These are the key concepts you need to understand to accurately answer the question.

Operator Algebra

Operator algebra is key to understanding how we manipulate and apply operators like differentiation. In mathematics, particularly in calculus, an operator is a symbol or function that signifies a mathematical operation. For example, the differentiation operator, denoted as $D$, takes a function and returns its derivative.

Understanding operator algebra helps us simplify complex expressions. For instance, when it comes to exponential functions and differentiation, knowing that $D(e^{ax}) = ae^{ax}$ allows us to combine and work with different parts of a function effectively. This is essential when dealing with higher-order derivatives or polynomial operators.

Product Rule

The product rule is a fundamental technique used in differentiation. It is crucial when differentiating the product of two functions. The product rule states:

For two functions $f(x)$ and $g(x)$: \ $ (fg)' = f'g + fg' $

This rule ensures that we account for the derivative of each function in the product. When differentiating $ e^{ax}y $, we apply the product rule:

\[ D(e^{ax}y) = e^{ax} D(y) + y D(e^{ax}) \]
Since $ D(e^{ax}) = ae^{ax} $, the expression simplifies:
\[ D(e^{ax}y) = e^{ax} (D + a)y \]
This step shows how the product rule is applied and helps us in overall simplification.

Polynomial Operators

Polynomial operators involve operators that act like polynomials. In our context, $L(D)$ is a polynomial operator where $D$ represents the differentiation operator. For example:

\[ L(D) = c_0 + c_1 D + c_2 D^2 + \ ... + c_n D^n \]

This means $L(D)$ is a sum of terms, each involving the differentiation operator raised to some power. By applying our earlier results, we can transform polynomial operators using the exponential shift theorem:

\[ L(D)(e^{ax}y) = e^{ax} L(D + a)y \]
This simplifies our computations significantly, as it shifts the polynomial operator effectively. It allows us to handle complex expressions and combinations of functions without performing tedious individual derivatives each time.

Induction

Mathematical induction is a powerful tool for proving statements involving integers. It consists of two steps:

Base Case: Verify the statement for the initial value (usually n=1).
Induction Step: Assume the statement is true for some integer k and prove it for k+1.

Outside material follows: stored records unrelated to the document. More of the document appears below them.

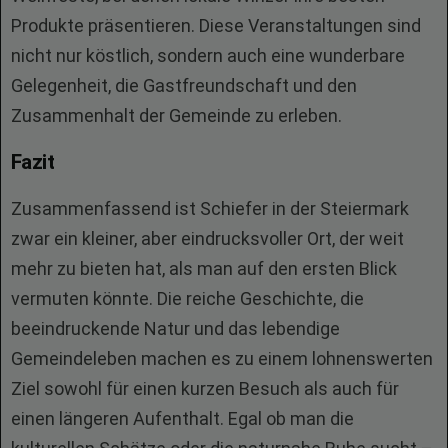
Produkte präsentieren. Diese Veranstaltungen sind
nicht nur köstlich, sondern auch eine wunderbare
Gelegenheit, die Gastfreundschaft und den
Zusammenhalt der Gemeinde zu erleben.
Fazit
Zusammenfassend ist Schiefer in der Steiermark
zwar ein kleiner, aber eindrucksvoller Ort, der weit
mehr zu bieten hat, als man auf den ersten Blick
vermuten könnte. Die reiche Geschichte, die
beeindruckende Natur und das lebendige
Gemeindeleben machen es zu einem lohnenswerten
Ziel sowohl für einen kurzen Besuch als auch für
einen längeren Aufenthalt. Egal ob man die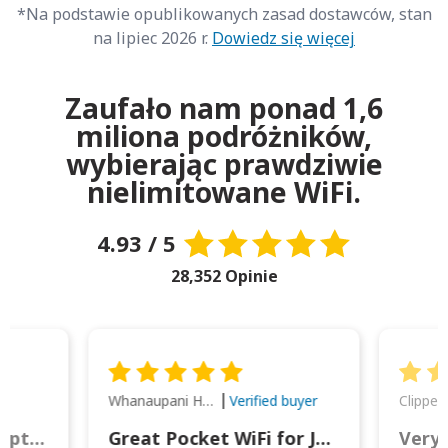
*Na podstawie opublikowanych zasad dostawców, stan
na lipiec 2026 r.
Dowiedz się więcej
Zaufało nam ponad 1,6
miliona podróżników,
wybierając prawdziwie
nielimitowane WiFi.
4.93 / 5
28,352 Opinie
Whanaupani Henry Joseph Macown
r
Verified buyer
This was wonderful option to a family of four. Everything worked smoothly.
Great Pocket WiFi for Japan Travel
Very 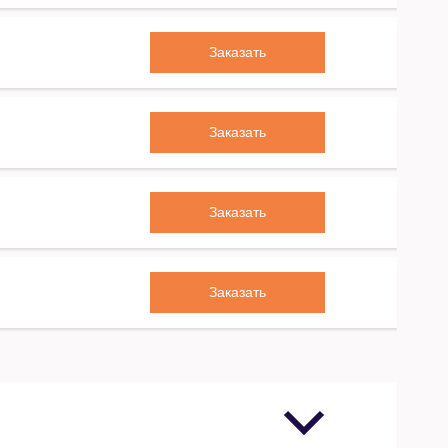
Заказать
Заказать
Заказать
Заказать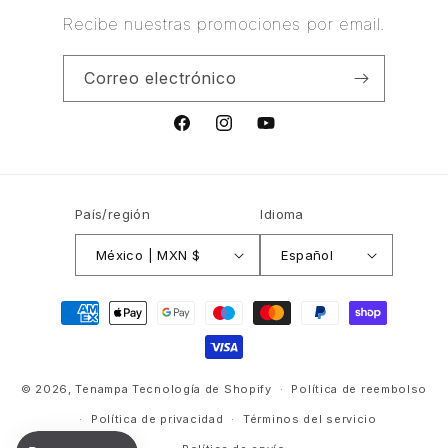
Recibe nuestras promociones por email.
Correo electrónico
Facebook
Instagram
YouTube
País/región
Idioma
México | MXN $
Español
Formas
de
pago
© 2026,
Tenampa
Tecnología de Shopify
Política de reembolso
Política de privacidad
Términos del servicio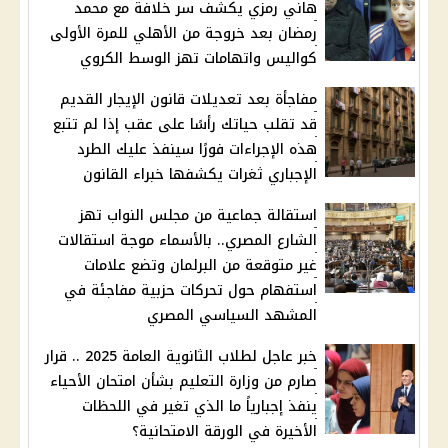
هاني رمزي يكشف سر خلافة مع محمد
رمضان بعد خروجة من الأهلي للمرة الأولى
كواليس واتهامات تهز الوسط الكروي
مفاجأة بعد تعديلات قانون الإيجار القديم
قد تقلب حياتك رأسًا على عقب إذا لم تتبع
هذه الإجراءات فورًا سينفذ عليك الطرد
الإجباري ثغرات يكشفها خبراء القانون
استقالة جماعية من مجلس النواب تهز
الشارع المصري.. بالأسماء موجة استقالات
غير متوقعة من البرلمان وتضع علامات
استفهام حول تحركات حزبية مفاجئة في
المشهد السياسي المصري
خبر عاجل لطلاب الثانوية العامة 2025 .. قرار
صارم من وزارة التعليم بشأن امتحان الأحياء
ينفذ إجبارياً ما الذي تغير في اللحظات
الأخيرة في الورقة الامتحانية؟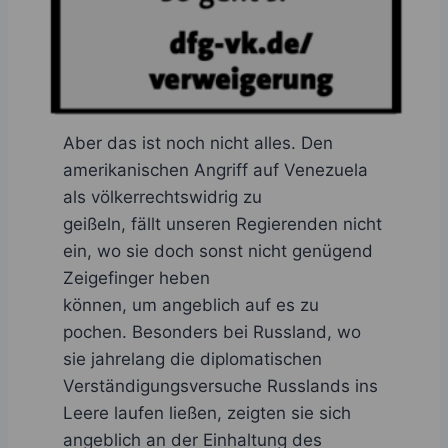
Aber das ist noch nicht alles. Den
amerikanischen Angriff auf Venezuela
als völkerrechtswidrig zu
geißeln, fällt unseren Regierenden nicht
ein, wo sie doch sonst nicht genügend
Zeigefinger heben
können, um angeblich auf es zu
pochen. Besonders bei Russland, wo
sie jahrelang die diplomatischen
Verständigungsversuche Russlands ins
Leere laufen ließen, zeigten sie sich
angeblich an der Einhaltung des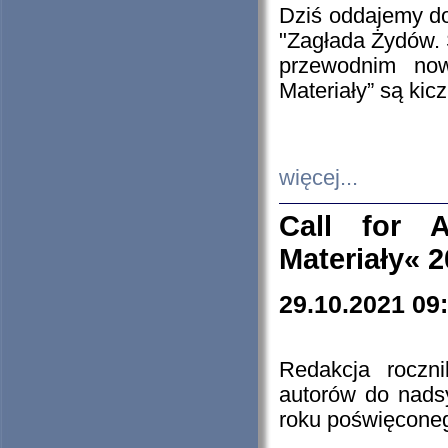
Dziś oddajemy 
"Zagłada Żydów. 
przewodnim now
Materiały” są kic
więcej...
Call for A
Materiały« 
29.10.2021 09
Redakcja roczn
autorów do nads
roku poświęcone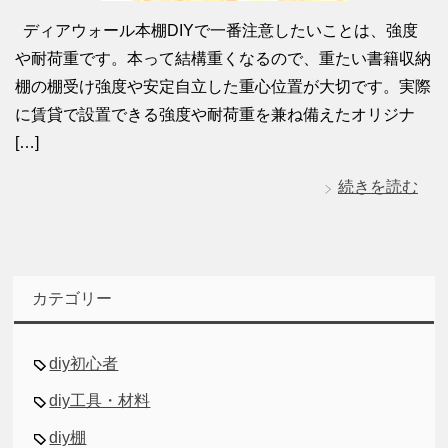
ディアウォール本棚DIYで一番注意したいことは、強度
や耐荷重です。本って結構重くなるので、重たい書籍収納
棚の棚受け強度や安定自立した重心位置が大切です。実際
に賃貸で設置できる強度や耐荷重を兼ね備えたオリジナ
[…]
続きを読む
カテゴリー
diy初心者
diy工具・材料
diy棚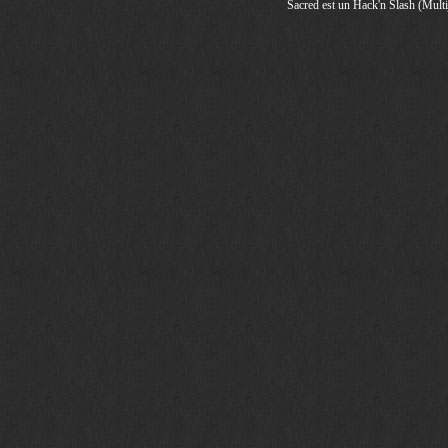
Sacred est un Hack'n Slash (Multij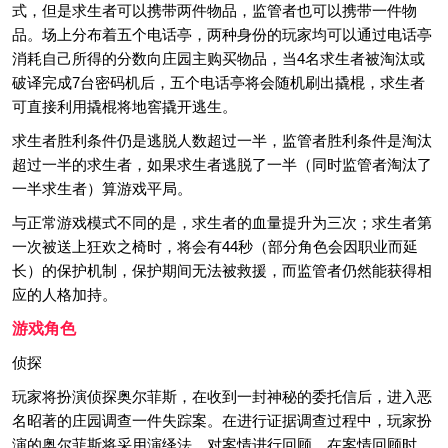
式，但是求生者可以携带两件物品，监管者也可以携带一件物
品。场上分布着五个电话亭，两种身份的玩家均可以通过电话亭
消耗自己所得的分数向庄园主购买物品，当4名求生者被淘汰或
破译完成7台密码机后，五个电话亭将会随机刷出撬棍，求生者
可直接利用撬棍将地窖撬开逃生。
求生者胜利条件仍是逃脱人数超过一半，监管者胜利条件是淘汰
超过一半的求生者，如果求生者逃脱了一半（同时监管者淘汰了
一半求生者）算游戏平局。
与正常游戏模式不同的是，求生者的血量提升为三次；求生者第
一次被送上狂欢之椅时，将会有44秒（部分角色会因职业而延
长）的保护机制，保护期间无法被救援，而监管者仍然能获得相
应的人格加持。
游戏角色
侦探
玩家将扮演侦探奥尔菲斯，在收到一封神秘的委托信后，进入恶
名昭著的庄园调查一件失踪案。在进行证据调查过程中，玩家扮
演的奥尔菲斯将采用演绎法，对案情进行回顾。在案情回顾时，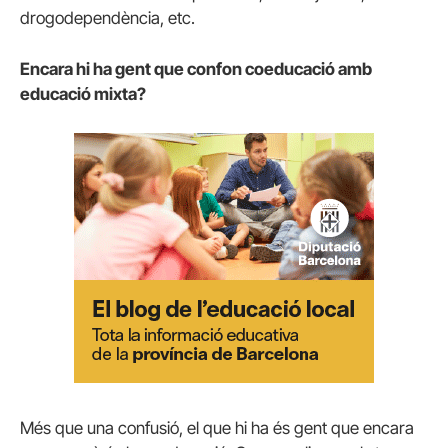
drogodependència, etc.
Encara hi ha gent que confon coeducació amb
educació mixta?
Més que una confusió, el que hi ha és gent que encara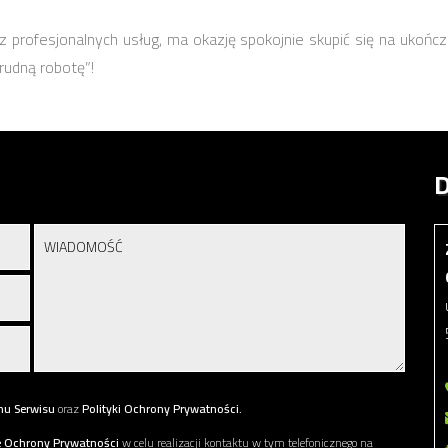
 profesjonalnych usług, ma okazję spokojnie skupić się na ukończ
rudną robotę”!
D
nu Serwisu
oraz
Polityki Ochrony Prywatności.
e Ochrony Prywatności
w celu realizacji kontaktu w tym telefonicznego na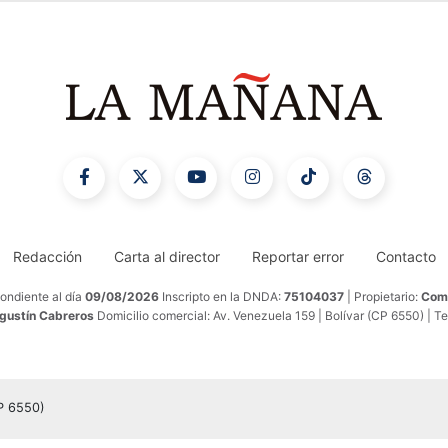
Redacción
Carta al director
Reportar error
Contacto
ondiente al día
09/08/2026
Inscripto en la DNDA:
75104037
| Propietario:
Comu
Agustín Cabreros
Domicilio comercial: Av. Venezuela 159 | Bolívar (CP 6550) | T
CP 6550)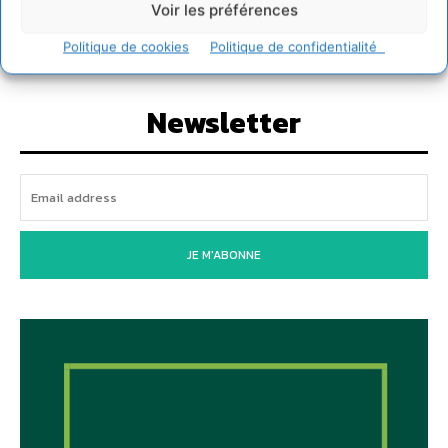
2026)
Voir les préférences
2 août 2026
Politique de cookies
Politique de confidentialité
Newsletter
JE M'ABONNE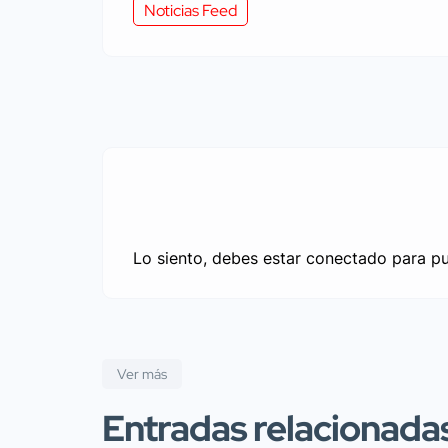
Noticias Feed
Lo siento, debes estar
conectado
para pu
Ver más
Entradas relacionada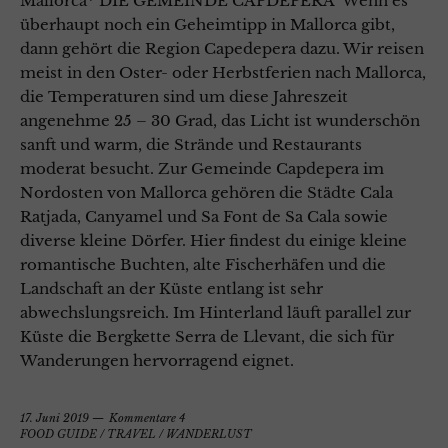
Mallorca* DIE GEMEINDE CAPDEPERA Wenn es
überhaupt noch ein Geheimtipp in Mallorca gibt,
dann gehört die Region Capedepera dazu. Wir reisen
meist in den Oster- oder Herbstferien nach Mallorca,
die Temperaturen sind um diese Jahreszeit
angenehme 25 – 30 Grad, das Licht ist wunderschön
sanft und warm, die Strände und Restaurants
moderat besucht. Zur Gemeinde Capdepera im
Nordosten von Mallorca gehören die Städte Cala
Ratjada, Canyamel und Sa Font de Sa Cala sowie
diverse kleine Dörfer. Hier findest du einige kleine
romantische Buchten, alte Fischerhäfen und die
Landschaft an der Küste entlang ist sehr
abwechslungsreich. Im Hinterland läuft parallel zur
Küste die Bergkette Serra de Llevant, die sich für
Wanderungen hervorragend eignet.
17. Juni 2019
Kommentare 4
FOOD GUIDE
/
TRAVEL
/
WANDERLUST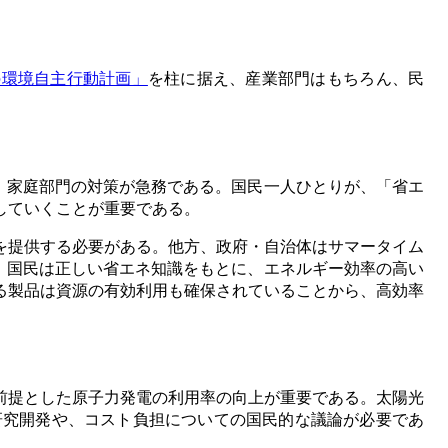
の環境自主行動計画」
を柱に据え、産業部門はもちろん、民
、家庭部門の対策が急務である。国民一人ひとりが、「省エ
していくことが重要である。
を提供する必要がある。他方、政府・自治体はサマータイム
、国民は正しい省エネ知識をもとに、エネルギー効率の高い
る製品は資源の有効利用も確保されていることから、高効率
前提とした原子力発電の利用率の向上が重要である。太陽光
研究開発や、コスト負担についての国民的な議論が必要であ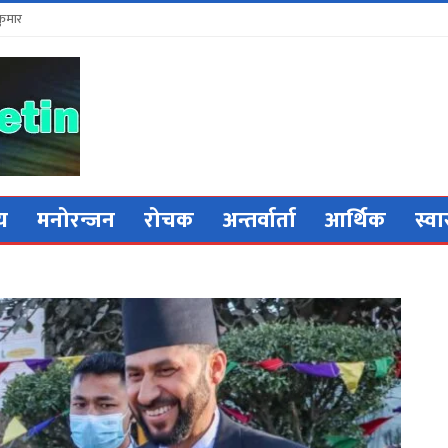
कुमार
िय
मनोरन्जन
रोचक
अन्तर्वार्ता
आर्थिक
स्वा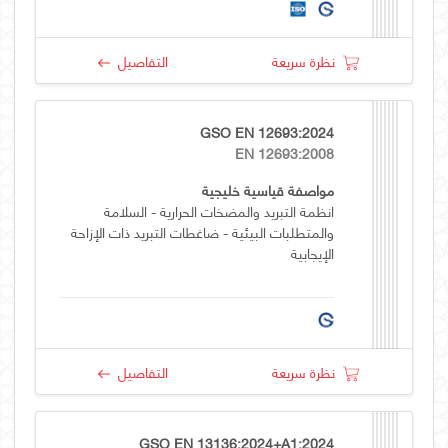
نظرة سريعة
التفاصيل
GSO EN 12693:2024
EN 12693:2008
مواصفة قياسية خليجية
انظمة التبريد والمضخات الحرارية - السلامة
والمتطلبات البيئية - ضاغطات التبريد ذات الإزاحة
الإيجابية
نظرة سريعة
التفاصيل
GSO EN 13136:2024+A1:2024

For instance, to show \[ D^n(e^{ax}y) = e^{ax}(D+a)^n y \] for all positive integers, we use induction:
Base Case: For $n=1$, we have already shown: \[ D(e^{ax}y) = e^{ax}(D+a)y \]
Induction Step: Assume it holds for $n=k$: \[ D^k(e^{ax}y) = e^{ax}(D+a)^k y \] Now, for $n=k+1$:
Applying differentiation to $D^k(e^{ax}y)$ gives: \[ D^{k+1}(e^{ax}y) = D(e^{ax}(D+a)^k y) \] Using the product rule again: \[ D(e^{ax}(D+a)^k y) = e^{ax}(D+a)^{k+1} y \]
Thus, by induction, the statement holds for all positive integers.